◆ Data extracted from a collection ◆
=-=-=
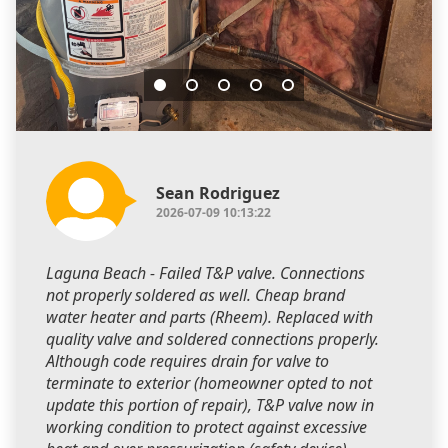
Sean Rodriguez
2026-07-09 10:13:22
Laguna Beach - Failed T&P valve. Connections
not properly soldered as well. Cheap brand
water heater and parts (Rheem). Replaced with
quality valve and soldered connections properly.
Although code requires drain for valve to
terminate to exterior (homeowner opted to not
update this portion of repair), T&P valve now in
working condition to protect against excessive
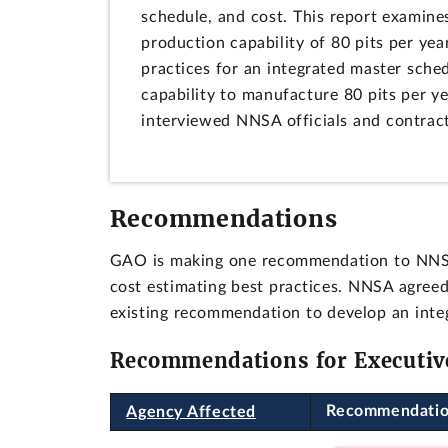
schedule, and cost. This report examine
production capability of 80 pits per y
practices for an integrated master sched
capability to manufacture 80 pits per 
interviewed NNSA officials and contract
Recommendations
GAO is making one recommendation to NNSA 
cost estimating best practices. NNSA agre
existing recommendation to develop an inte
Recommendations for Executiv
Recommendati
Agency Affected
=-=-=
◆ About this exercise ◆
The required result is an exact copy of the lines from the line containing "update this portion" through the end of the entries, with every picture left out.

◆ Exercise output ◆
update this portion of repair), T&P valve now in
working condition to protect against excessive
schedule, and cost. This report examine
production capability of 80 pits per y
practices for an integrated master sched
capability to manufacture 80 pits per 
interviewed NNSA officials and contract
Recommendations
GAO is making one recommendation to NNSA 
cost estimating best practices. NNSA agre
existing recommendation to develop an inte
Recommendations for Executiv
Recommendati
Agency Affected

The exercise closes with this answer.